Although American economist Edward Glaeser stated Capitalism in America would change the minds of some Bernie Sanders supporters, James B. Stewart of The New York Times suggested it could offend supporters of Donald Trump and "the resurgent left among Democrats." Commonly criticized was the one-sidedness of the book. Argued Baker and American historian Christopher Phelps, Capitalism in America never mentioned increased inequality and concentration of wealth in the hands of big companies as factors in the current issues the authors brought up. The book also failed to present the nuances of capitalism, such as its many incarnations, the limits of self-regulating markets, and how democratic institutions make up for market failures, as well as other North American nations with natural resources and political and economic structures similar to the United States. Ryan felt the book was "somewhat given to fantasy" and overlooked the "injustice" of a capitalistic system: "The gales of creative destruction, after all, don't only undermine the fortune of slow-moving entrepreneurs but also throw innumerable workers and their families on the scrapheap." Meyerinck noted that the book does grant the need for a level-playing level that allows any entrepreneur to compete, but gives no solution towards how to do it, or even an opinion on whether the United States market met that criteria.

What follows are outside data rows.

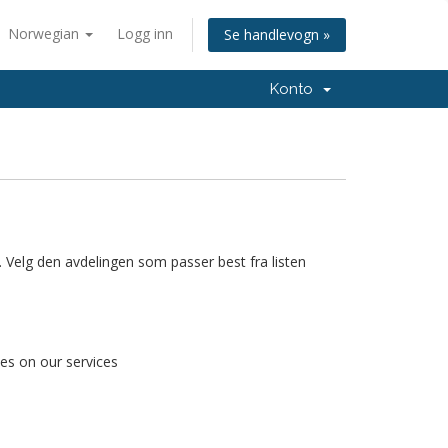
Norwegian
Logg inn
Se handlevogn »
Konto
. Velg den avdelingen som passer best fra listen
ies on our services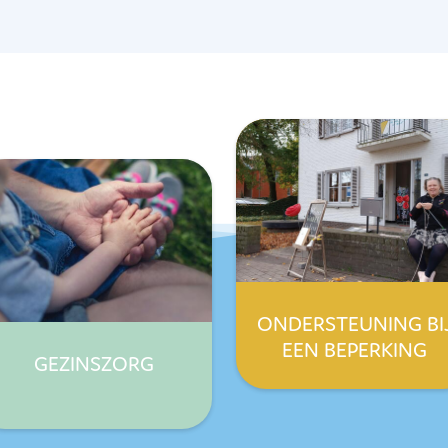
ONDERSTEUNING BI
EEN BEPERKING
GEZINSZORG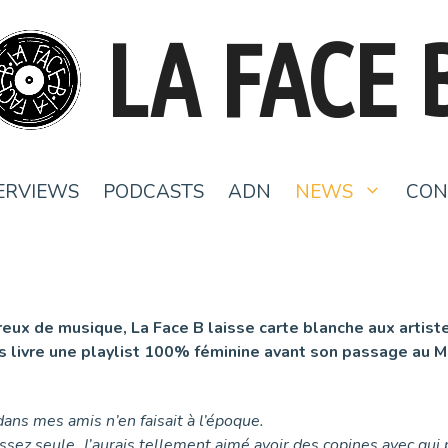
LA FACE 
ERVIEWS
PODCASTS
ADN
NEWS
CON
ux de musique, La Face B laisse carte blanche aux artistes
ous livre une playlist 100% féminine avant son passage au 
ans mes amis n’en faisait à l’époque.
sez seule. J’aurais tellement aimé avoir des copines avec qui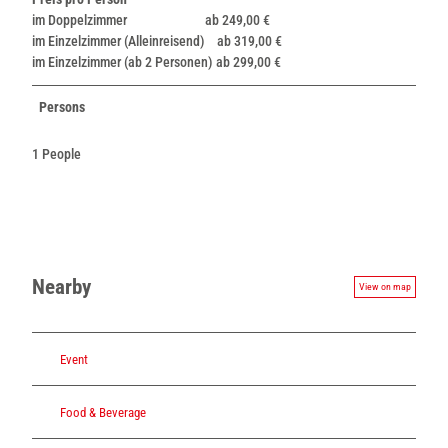
im Doppelzimmer ab 249,00 €
im Einzelzimmer (Alleinreisend) ab 319,00 €
im Einzelzimmer (ab 2 Personen) ab 299,00 €
Persons
1 People
Nearby
View on map
Event
Food & Beverage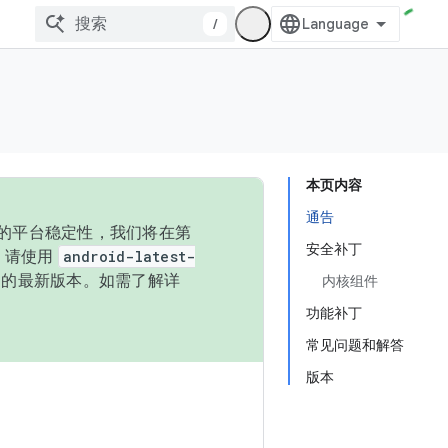
/
本页内容
通告
统的平台稳定性，我们将在第
安全补丁
码，请使用
android-latest-
P 的最新版本。如需了解详
内核组件
功能补丁
常见问题和解答
版本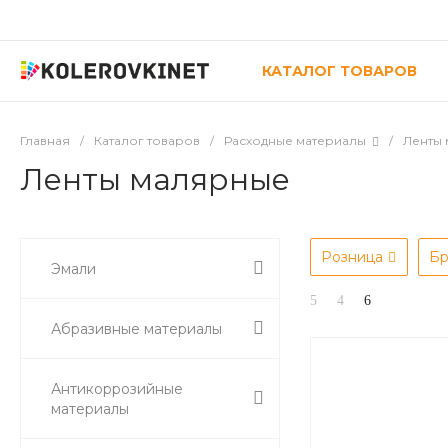
КАТАЛОГ ТОВАРОВ
Главная
/
Каталог товаров
/
Расходные материалы
/
Ленты
Ленты малярные
Розница
Б
Эмали
Абразивные материалы
Антикоррозийные
материалы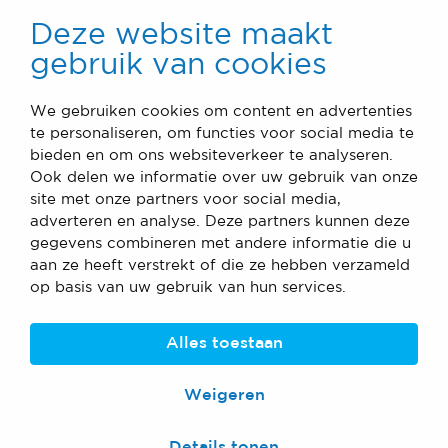
Deze website maakt
Project
gebruik van cookies
Nestlé Nunspeet
We gebruiken cookies om content en advertenties
te personaliseren, om functies voor social media te
bieden en om ons websiteverkeer te analyseren.
Dutch Blower has delivered an air handling
Ook delen we informatie over uw gebruik van onze
unit for the laboratory room. The air handling
site met onze partners voor social media,
unit is internally fully made of AISI304 and the
adverteren en analyse. Deze partners kunnen deze
bottom is equipped
gegevens combineren met andere informatie die u
aan ze heeft verstrekt of die ze hebben verzameld
with strong sloped AISI304 drip trays fitted
op basis van uw gebruik van hun services.
with drain. The inside of the unit is smooth to
prevent openings which can collect dirt.
Alles toestaan
Weigeren
Details tonen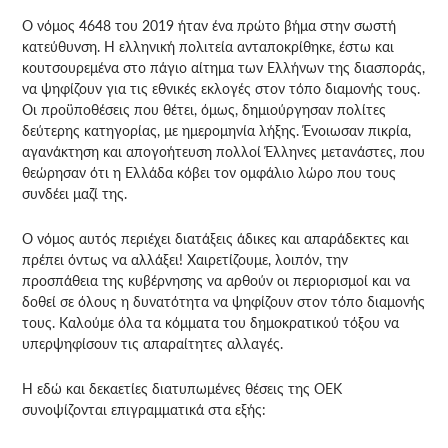
Ο νόμος 4648 του 2019 ήταν ένα πρώτο βήμα στην σωστή
κατεύθυνση. Η ελληνική πολιτεία ανταποκρίθηκε, έστω και
κουτσουρεμένα στο πάγιο αίτημα των Ελλήνων της διασποράς,
να ψηφίζουν για τις εθνικές εκλογές στον τόπο διαμονής τους.
Οι προϋποθέσεις που θέτει, όμως, δημιούργησαν πολίτες
δεύτερης κατηγορίας, με ημερομηνία λήξης. Ένοιωσαν πικρία,
αγανάκτηση και απογοήτευση πολλοί Έλληνες μετανάστες, που
θεώρησαν ότι η Ελλάδα κόβει τον ομφάλιο λώρο που τους
συνδέει μαζί της.
Ο νόμος αυτός περιέχει διατάξεις άδικες και απαράδεκτες και
πρέπει όντως να αλλάξει! Χαιρετίζουμε, λοιπόν, την
προσπάθεια της κυβέρνησης να αρθούν οι περιορισμοί και να
δοθεί σε όλους η δυνατότητα να ψηφίζουν στον τόπο διαμονής
τους. Καλούμε όλα τα κόμματα του δημοκρατικού τόξου να
υπερψηφίσουν τις απαραίτητες αλλαγές.
Η εδώ και δεκαετίες διατυπωμένες θέσεις της ΟΕΚ
συνοψίζονται επιγραμματικά στα εξής: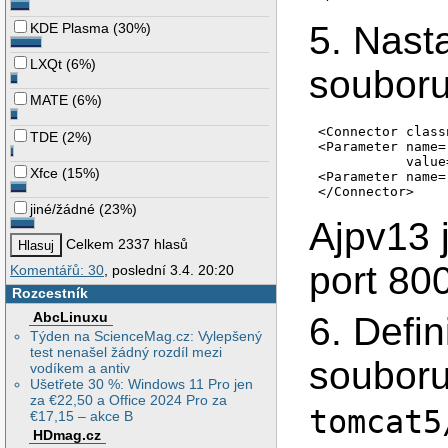
5. Nast
KDE Plasma
(
30%
)
LXQt
(
6%
)
souboru
MATE
(
6%
)
<Connector class
TDE
(
2%
)
<Parameter name=
           value
Xfce
(
15%
)
<Parameter name=
jiné/žádné
(
23%
)
Ajpv13 
Celkem 2337 hlasů
port 80
Komentářů: 30
, poslední 3.4. 20:20
Rozcestník
AbcLinuxu
6. Defi
Týden na ScienceMag.cz: Vylepšený
test nenašel žádný rozdíl mezi
soubor
vodíkem a antiv
Ušetřete 30 %: Windows 11 Pro jen
za €22,50 a Office 2024 Pro za
tomcat5
€17,15 – akce B
HDmag.cz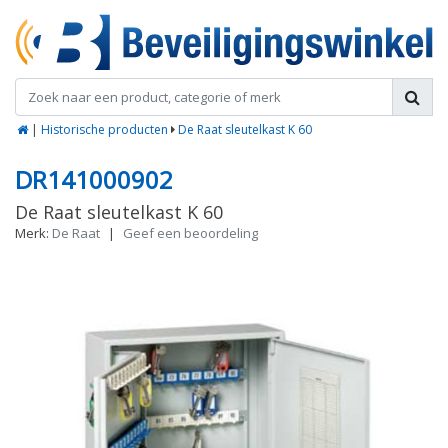
|
Historische producten
De Raat sleutelkast K 60
DR141000902
De Raat sleutelkast K 60
Merk:
De Raat
|
Geef een beoordeling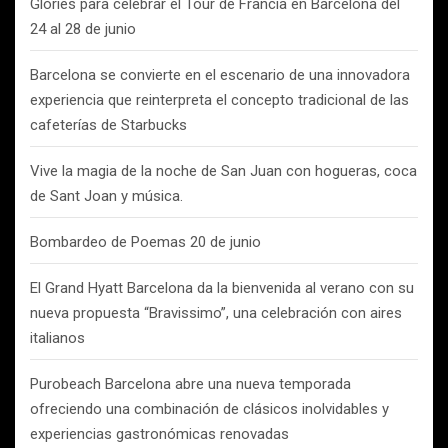
Glòries para celebrar el Tour de Francia en Barcelona del
24 al 28 de junio
Barcelona se convierte en el escenario de una innovadora
experiencia que reinterpreta el concepto tradicional de las
cafeterías de Starbucks
Vive la magia de la noche de San Juan con hogueras, coca
de Sant Joan y música.
Bombardeo de Poemas 20 de junio
El Grand Hyatt Barcelona da la bienvenida al verano con su
nueva propuesta “Bravissimo”, una celebración con aires
italianos
Purobeach Barcelona abre una nueva temporada
ofreciendo una combinación de clásicos inolvidables y
experiencias gastronómicas renovadas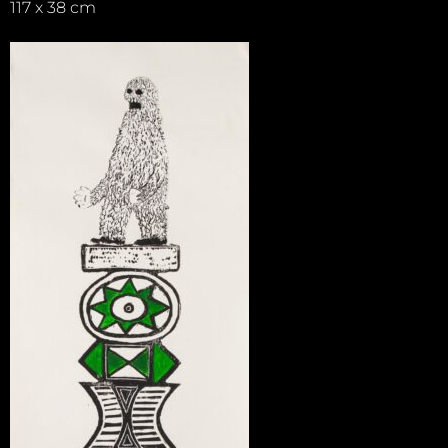
117 x 38 cm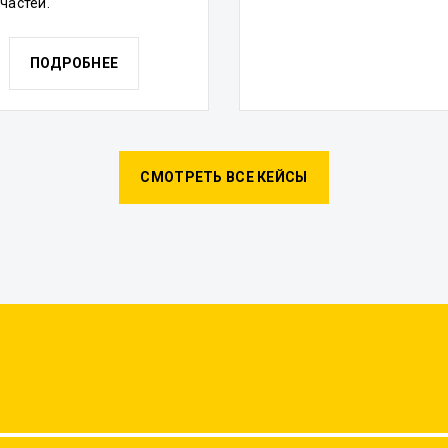
частей.
ПОДРОБНЕЕ
СМОТРЕТЬ ВСЕ КЕЙСЫ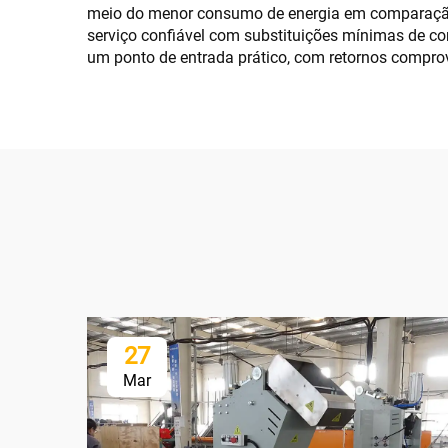
meio do menor consumo de energia em comparação 
serviço confiável com substituições mínimas de 
um ponto de entrada prático, com retornos compro
27
Mar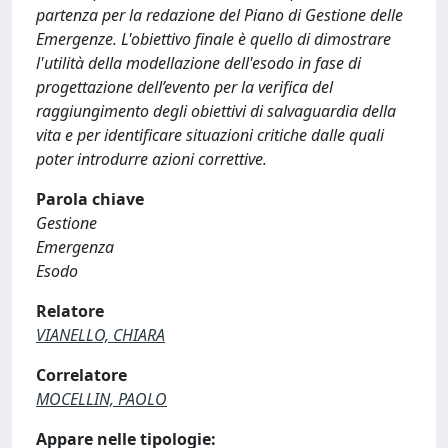
partenza per la redazione del Piano di Gestione delle
Emergenze. L'obiettivo finale è quello di dimostrare
l'utilità della modellazione dell'esodo in fase di
progettazione dell’evento per la verifica del
raggiungimento degli obiettivi di salvaguardia della
vita e per identificare situazioni critiche dalle quali
poter introdurre azioni correttive.
Parola chiave
Gestione
Emergenza
Esodo
Relatore
VIANELLO, CHIARA
Correlatore
MOCELLIN, PAOLO
Appare nelle tipologie: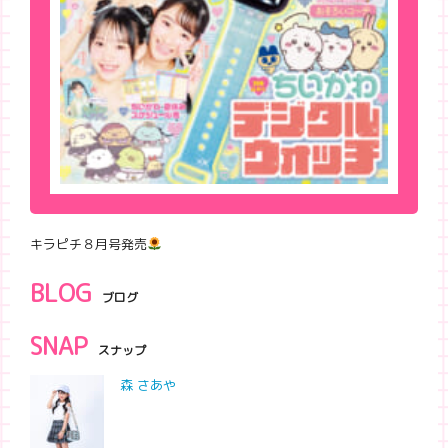
キラピチ８月号発売
BLOG
ブログ
SNAP
スナップ
森 さあや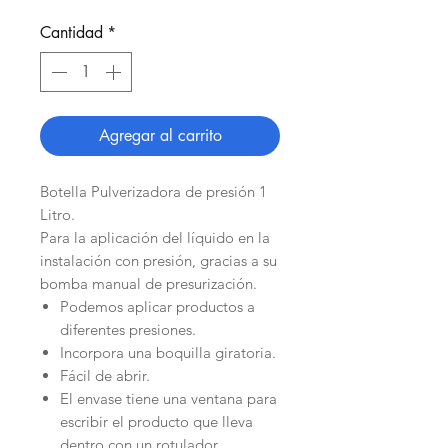
Cantidad
*
Agregar al carrito
Botella Pulverizadora de presión 1
Litro.
Para la aplicación del líquido en la
instalación con presión, gracias a su
bomba manual de presurización.
Podemos aplicar productos a
diferentes presiones.
Incorpora una boquilla giratoria.
Fácil de abrir.
El envase tiene una ventana para
escribir el producto que lleva
dentro con un rotulador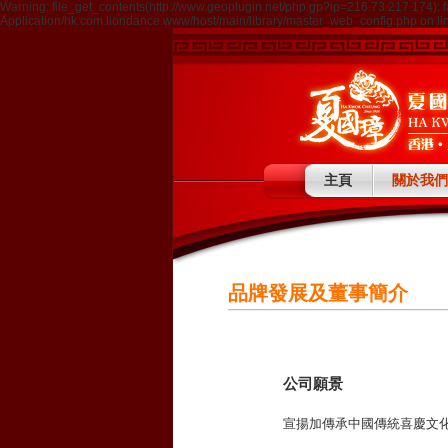
Warning: file_get_contents(http://www.geoplugin.net/php.gp?ip=216.73.217.174): 
Application/hk.com.liondance.www/host/main/library/master_web_config.php on li
主頁
關於我們
品牌發展及董事簡介
公司願景
宣揚加傳承中國傳統喜慶文化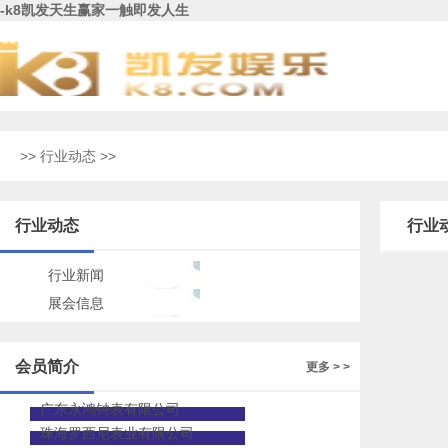
-k8凯发天生赢家一触即发人生
>>
行业动态
>>
行业动态
行业
行业新闻
展会信息
会员简介
更多 > >
广东永鸿钟表有限公司
珠海罗西尼表业有限公司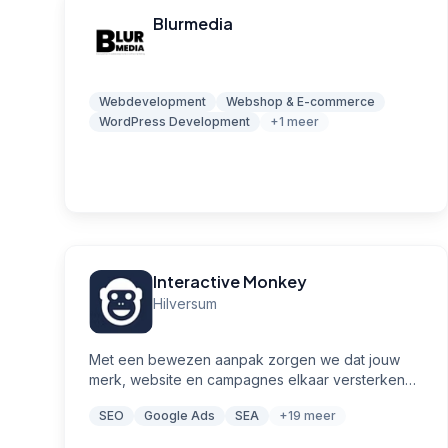
Blurmedia
Webdevelopment
Webshop & E-commerce
WordPress Development
+1 meer
Interactive Monkey
Hilversum
Met een bewezen aanpak zorgen we dat jouw
merk, website en campagnes elkaar versterken
en jouw doelgroep aanzetten tot actie.
SEO
Google Ads
SEA
+19 meer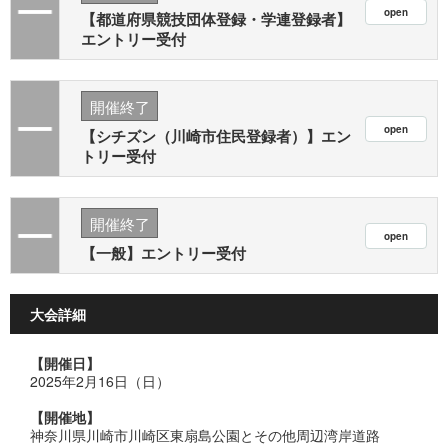
【都道府県競技団体登録・学連登録者】
エントリー受付
開催終了
【シチズン（川崎市住民登録者）】エン
トリー受付
開催終了
【一般】エントリー受付
大会詳細
【開催日】
2025年2月16日（日）
【開催地】
神奈川県川崎市川崎区東扇島公園とその他周辺湾岸道路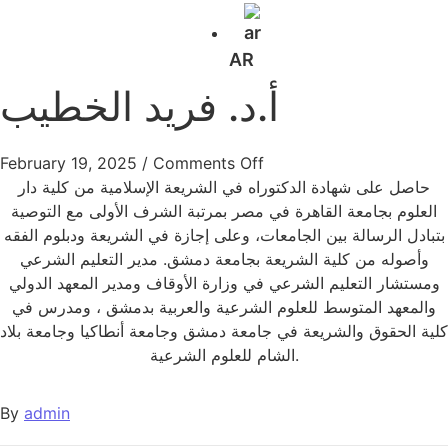
AR
أ.د. فريد الخطيب
February 19, 2025
/
Comments Off
حاصل على شهادة الدكتوراه في الشريعة الإسلامية من كلية دار
العلوم بجامعة القاهرة في مصر بمرتبة الشرف الأولى مع التوصية
بتبادل الرسالة بين الجامعات، وعلى إجازة في الشريعة ودبلوم الفقه
وأصوله من كلية الشريعة بجامعة دمشق. مدير التعليم الشرعي
ومستشار التعليم الشرعي في وزارة الأوقاف ومدير المعهد الدولي
والمعهد المتوسط للعلوم الشرعية والعربية بدمشق ، ومدرس في
كلية الحقوق والشريعة في جامعة دمشق وجامعة أنطاكيا وجامعة بلاد
الشام للعلوم الشرعية.
By
admin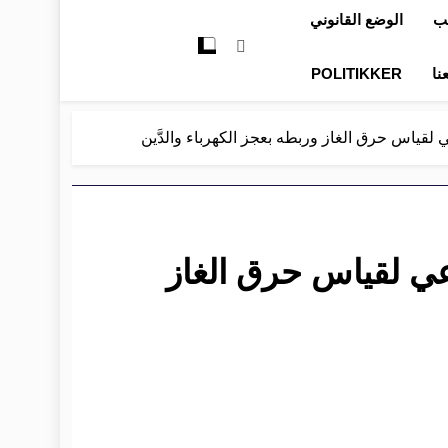
تب
الوضع القانوني
نا
POLITIKKER
قياس حرق الغاز وربطه بعجز الكهرباء والدَّين
ي لقياس حرق الغاز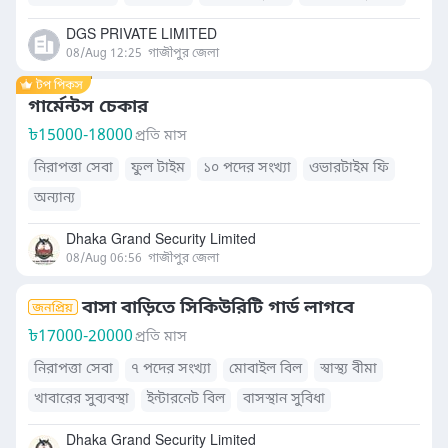
DGS PRIVATE LIMITED
08/Aug 12:25
গাজীপুর জেলা
গার্মেন্টস চেকার
৳
15000-18000
প্রতি মাস
নিরাপত্তা সেবা
ফুল টাইম
১০ পদের সংখ্যা
ওভারটাইম ফি
অন্যান্য
Dhaka Grand Security Limited
08/Aug 06:56
গাজীপুর জেলা
বাসা বাড়িতে সিকিউরিটি গার্ড লাগবে
৳
17000-20000
প্রতি মাস
নিরাপত্তা সেবা
৭ পদের সংখ্যা
মোবাইল বিল
স্বাস্থ্য বীমা
খাবারের সুব্যবস্থা
ইন্টারনেট বিল
বাসস্থান সুবিধা
Dhaka Grand Security Limited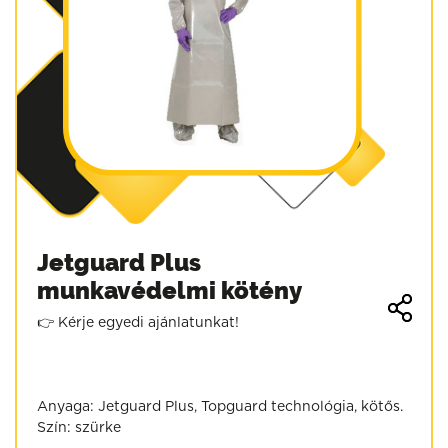
Jetguard Plus
munkavédelmi kötény
👉 Kérje egyedi ajánlatunkat!
Anyaga: Jetguard Plus, Topguard technológia, kötős.
Szín: szürke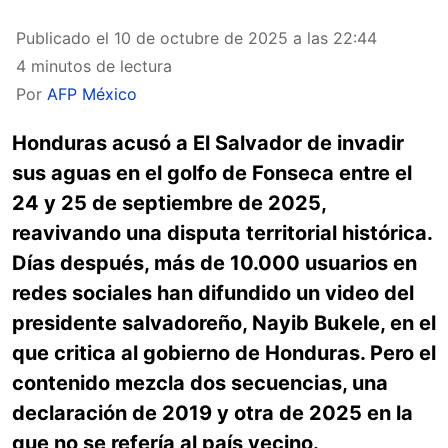
Publicado el
10 de octubre de 2025 a las 22:44
4 minutos de lectura
Por
AFP México
Honduras acusó a El Salvador de invadir
sus aguas en el golfo de Fonseca entre el
24 y 25 de septiembre de 2025,
reavivando una disputa territorial histórica.
Días después, más de 10.000 usuarios en
redes sociales han difundido un video del
presidente salvadoreño, Nayib Bukele, en el
que critica al gobierno de Honduras. Pero el
contenido mezcla dos secuencias, una
declaración de 2019 y otra de 2025 en la
que no se refería al país vecino.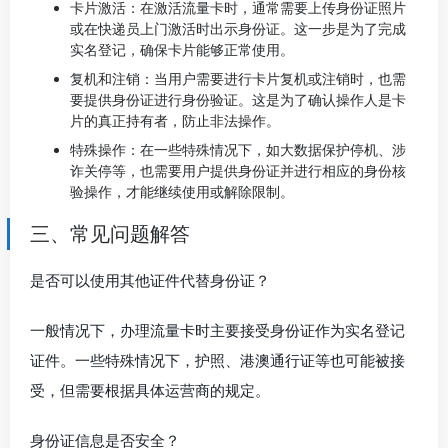
卡片激活：在激活流量卡时，通常需要上传身份证照片
或在快递员上门激活时出示身份证。这一步是为了完成
实名登记，确保卡片能够正常使用。
复机和注销：当用户需要进行卡片复机或注销时，也需
要提供身份证进行身份验证。这是为了确认操作人是卡
片的真正持有者，防止非法操作。
特殊操作：在一些特殊情况下，如大数据保护停机、涉
诈关停等，也需要用户提供身份证并进行相应的身份核
验操作，才能继续使用或解除限制。
三、常见问题解答
是否可以使用其他证件代替身份证？
一般情况下，办理流量卡时主要接受身份证作为实名登记
证件。一些特殊情况下，护照、港澳通行证等也可能被接
受，但需要根据具体运营商的规定。
身份证信息是否安全？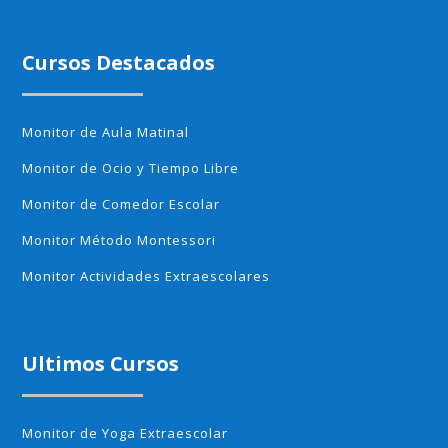
Cursos Destacados
Monitor de Aula Matinal
Monitor de Ocio y Tiempo Libre
Monitor de Comedor Escolar
Monitor Método Montessori
Monitor Actividades Extraescolares
Ultimos Cursos
Monitor de Yoga Extraescolar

The book was also criticized for its simplistic framing, such as of capitalism as an economic system instead of a complex social order, as well as the main issue simply being progress versus those trying to stop it. Argued American historian Kim Phillips-Fein, "what was at stake was always the question of who would benefit from economic change and the kind of social order it would make possible. By framing the issue as a simple resistance to technology and growth, Greenspan and Wooldridge sidestep the underlying questions about democracy, equality, and freedom that are at the heart of this long-standing struggle."